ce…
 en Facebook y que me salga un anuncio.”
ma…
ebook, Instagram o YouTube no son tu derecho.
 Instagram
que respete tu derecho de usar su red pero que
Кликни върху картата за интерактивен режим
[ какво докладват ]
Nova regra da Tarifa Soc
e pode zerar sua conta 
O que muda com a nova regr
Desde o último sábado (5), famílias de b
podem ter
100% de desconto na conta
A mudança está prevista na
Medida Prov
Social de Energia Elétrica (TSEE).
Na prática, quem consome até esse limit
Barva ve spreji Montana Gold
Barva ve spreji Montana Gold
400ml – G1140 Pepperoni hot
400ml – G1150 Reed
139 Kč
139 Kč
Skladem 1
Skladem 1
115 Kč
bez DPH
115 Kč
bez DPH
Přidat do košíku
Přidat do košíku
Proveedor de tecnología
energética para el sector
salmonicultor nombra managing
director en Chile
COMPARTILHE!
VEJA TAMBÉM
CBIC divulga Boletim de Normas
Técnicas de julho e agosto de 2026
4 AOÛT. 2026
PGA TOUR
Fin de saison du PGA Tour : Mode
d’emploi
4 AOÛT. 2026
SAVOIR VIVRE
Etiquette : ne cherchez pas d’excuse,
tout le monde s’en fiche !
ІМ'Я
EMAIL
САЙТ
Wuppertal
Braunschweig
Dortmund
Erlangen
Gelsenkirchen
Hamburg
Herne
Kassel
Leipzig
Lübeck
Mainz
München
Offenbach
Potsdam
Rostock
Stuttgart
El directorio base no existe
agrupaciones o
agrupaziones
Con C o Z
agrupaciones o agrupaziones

+ + +

**What you have to do:**
Search the entries above for lines holding the string "Instagram", then report only how many there are.

**Task output:**
2